Rachel Baldwin email@example.com
October 12, 2013
WILLIAMSON - In an attempt to save a local hospital from a buy-out that would most likely mean it’s demise, employees and concerned citizens of the City of Williamson and within Mingo County packed the chambers of the Williamson City Hall Wednesday evening, voicing their objection to the Appalachian Regional Healthcare (ARH) system (non-profit) purchasing the Williamson Memorial Hospital (WMH), a for-profit facility.
The concerns and fears of those who attended the meeting and spoke do not stem from the fact that the hospital’s ownership will be changing hands, that has happened in the past with only a minimal effect on the employee structure of the healthcare facility. This time around, the cooperation that has already begun the buy-out process will produce completely different results.
Several employees addressed the crowd and stated that they have been told that ARH does not plan to employ any of those who are currently working at WMH. The second blow that the purchase would deliver is the fact that non-profit entities do not pay Business and Occupational (B&O) taxes, which would cripple the City of Williamson and would effect every department within. The revunue from the taxes make up approximately 43 percent of the city’s annual budget.
WV House of Delegate Justin Marcum stated during the meeting that he had been told the hospital would be used as a drug rehabilitation center while others mentioned the possibility of a psychiatric or skilled nursing facility. No definite plans have yet been announced by the ARH system. The only press release thus far from the potential buyers states simply that they have entered the preliminary stage of the buy-out and expect it to be completed by Feb. of 2014.
The news of the possible closure has created a ripple effect of concern that has spread throughout the Tug Valley area, and a few members of the public who gathered with family and friends for the council meeting, as well as the council members themselves, shared their personal feelings and thoughts about what WMH means to them.
Mae Stallard, who is an icon in the City of Williamson and is known to all for her years of devotion to her community, credited her many years of cardiac and strengthening therapy she had received at WMH for her ability to survive and overcome a life-threatening illness in March of this year that took her out of commission for several months.
“Russ Cassidy is a wonderful man that has encouraged me and pushed me to do my very best all these years,” said Stallard, who is now 84 years-old. “If I hadn’t been in decent shape physically, my doctors in Lexington told me I wouldn’t have survived. It was hard, I had a rough time, but I kept pushing and I never gave up.”
Connie Rockel, who serves as a city council member, could not choke back the tears as she shared her love for the nursing staff at WMH.
“In 2011, my husband was diagnosed with cancer. It was the most terrifying time of my life. The doctors and nurses not only took wonderful care of my husband - they also took care of me. I wouldn’t let myself fall apart in front of him, I had to be strong. But while he was being treated, they gathered around me and supported me and held me while I cried.”
“Today, we are blessed to be able to say that as of now, David is cancer free. I can’t begin to tell these wonderful people what they meant to us during out time of need. We love them and we will be forever grateful for the care they provided. You can’t find that everywhere…they are special people.”
Williamson Mayor Darrin McCormick encouraged all those in attendance to stay active in the fight to keep their facility open and stated that he and the council members would stand with them and join their cause. The WV Health Care Authority will have to agree to grant ARH a certificate of need before the buy-out can be finalized, and the goal of those who appose this are planning to attend the meeting on Oct. 16th at 11 a.m. in Charleston when this matter is put to vote.

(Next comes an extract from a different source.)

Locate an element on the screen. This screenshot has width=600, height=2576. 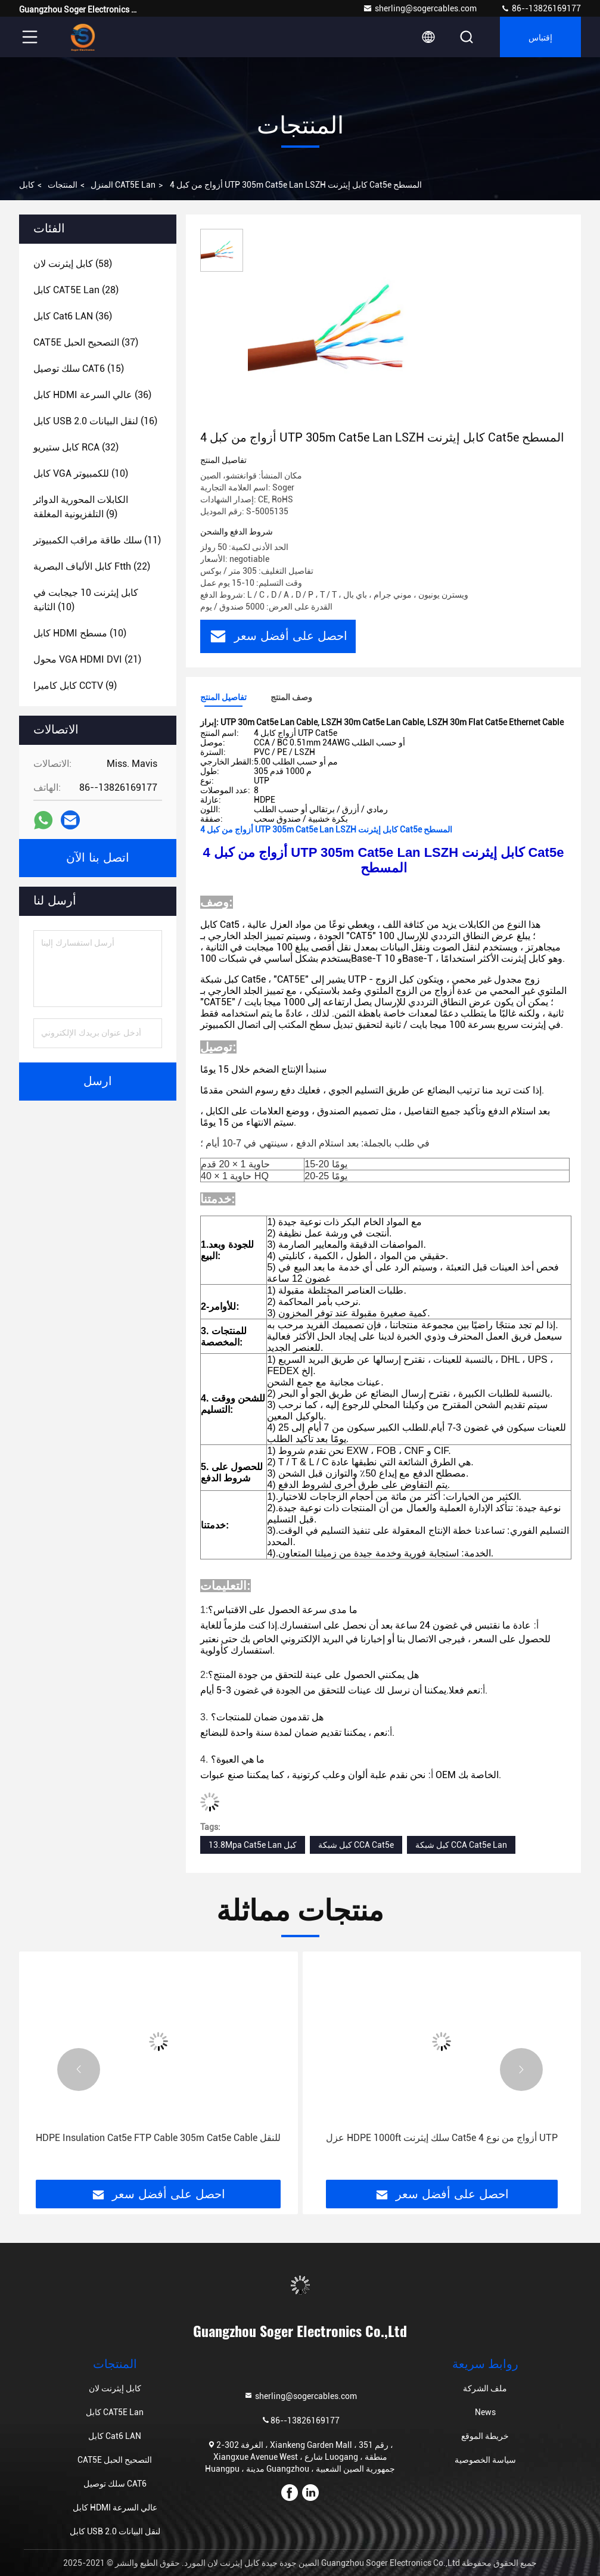
المنزل is located at coordinates (102, 184).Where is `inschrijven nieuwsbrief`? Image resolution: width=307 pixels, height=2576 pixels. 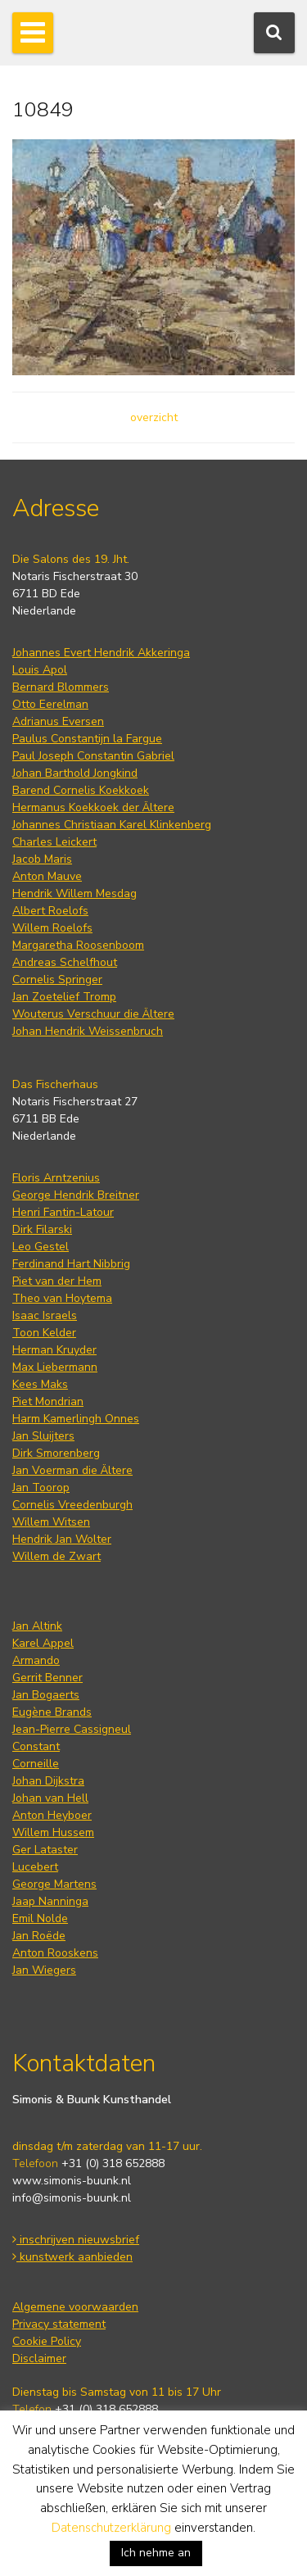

HMA (the current owners of WMH) has their headquarters in Naples, Florida, and the names of John Starcher and Pete Lawson, who are employed at this location in top administrative roles, are the individuals who may be contacted if you would like to voice your concerns by calling 239-598-3131.
Paul Pinson, who has served many years as a WMH Board of Trustees members stressed to those in attendance of the importance of staying employed with the hospital when he knows and understands fully that it has to very tempting to seek employment elsewhere in the wake of this storm.
“While we are fighting this legal battle for you, please remain in your positions and continue delivering the high level of care that sets you apart from other facilities,” stated Pinson. “Encourage each other, keep the faith and let’s all work toward the same objective.”
Additional information regarding the ongoing battle to keep the WMH open and serving the needs of the public will be featured in upcoming issued of the Williamson Daily News.